• WHAT IS NEEDED:
As you look over the data below, please find each line where the word "only" appears, then copy it.

(Transcribed page contents)

• • • •

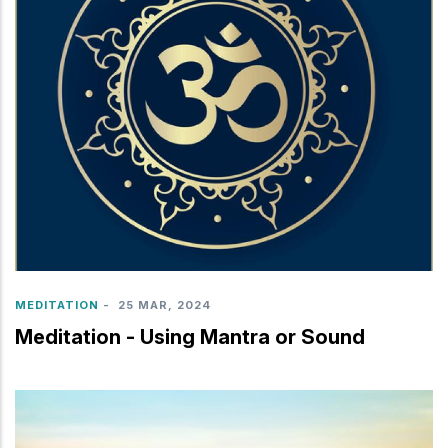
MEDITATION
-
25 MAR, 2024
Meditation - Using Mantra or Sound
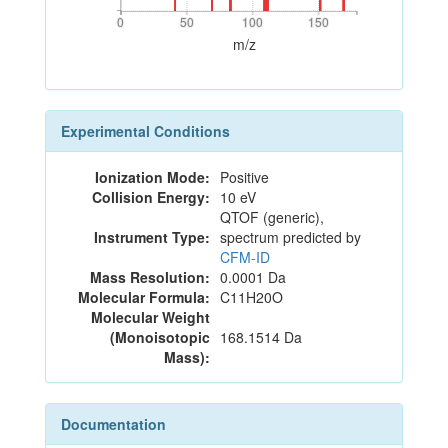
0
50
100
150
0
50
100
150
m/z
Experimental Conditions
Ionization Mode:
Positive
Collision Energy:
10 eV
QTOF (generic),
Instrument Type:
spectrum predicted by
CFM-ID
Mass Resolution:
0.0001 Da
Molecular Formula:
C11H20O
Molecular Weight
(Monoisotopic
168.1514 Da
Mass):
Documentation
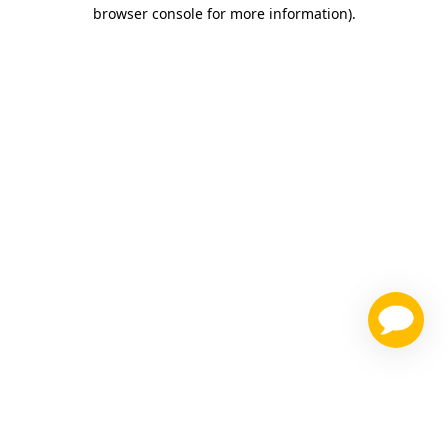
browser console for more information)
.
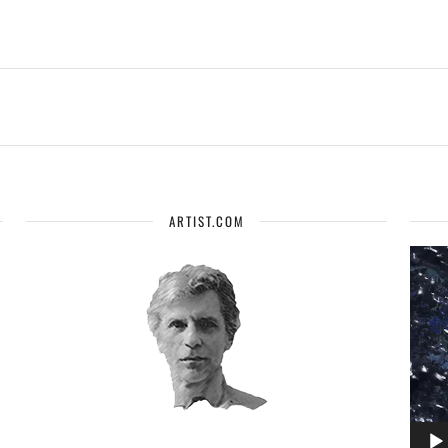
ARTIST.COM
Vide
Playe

• • • •

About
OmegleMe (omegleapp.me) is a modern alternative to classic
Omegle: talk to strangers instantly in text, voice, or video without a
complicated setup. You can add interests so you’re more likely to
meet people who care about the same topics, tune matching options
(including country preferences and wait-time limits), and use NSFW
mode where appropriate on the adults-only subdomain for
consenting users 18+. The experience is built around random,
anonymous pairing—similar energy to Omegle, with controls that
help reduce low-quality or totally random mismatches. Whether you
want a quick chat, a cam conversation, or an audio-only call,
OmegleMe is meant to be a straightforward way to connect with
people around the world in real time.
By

• • • •

• TASK RESULT:
mode where appropriate on the adults-only subdomain for
want a quick chat, a cam conversation, or an audio-only call,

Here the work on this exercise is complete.